Reputation: 874
I am new to spark/scala and need to load a file from hdfs to spark. I have a file in hdfs (/newhdfs/abc.txt
), and I could see my file contents by using hdfs dfs -cat /newhdfs/abc.txt
I did in below order to load the file into spark context
spark-shell #It entered into scala console window
scala> import org.apache.spark._; //Line 1
scala> val conf=new SparkConf().setMaster("local[*]");
scala> val sc = new SparkContext(conf);
scala> val input=sc.textFile("hdfs:///newhdfs/abc.txt"); //Line 4
Once I hit enter on line 4, I am getting below message.
input: org.apache.spark.rdd.RDD[String] = hdfs:///newhdfs/abc.txt MapPartitionsRDD[19] at textFile at <console>:27``
Is this a fatal error? What do I need to do to solve this?
(Using Spark-2.0.0 and Hadoop 2.7.0)
Upvotes: 2
Views: 3569
Reputation: 73444
This is not an error, it just says the name of the file for your RDD.
In the Basic docs, there is this example:
scala> val textFile = sc.textFile("README.md")

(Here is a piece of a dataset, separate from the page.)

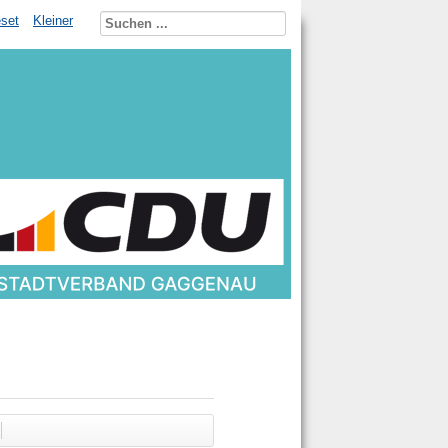
set
Kleiner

textFile: org.apache.spark.rdd.RDD[String] = README.md MapPartitionsRDD[1] at textFile at <console>:25
which demonstrates the very same behavior.
How would you expect an error to happen without an action triggering actual work to happen?
If you want to check that everything is OK, do a count of your input
RDD, which is an action and will trigger the actual read of the file, and then the count of the elements of your RDD.
Upvotes: 3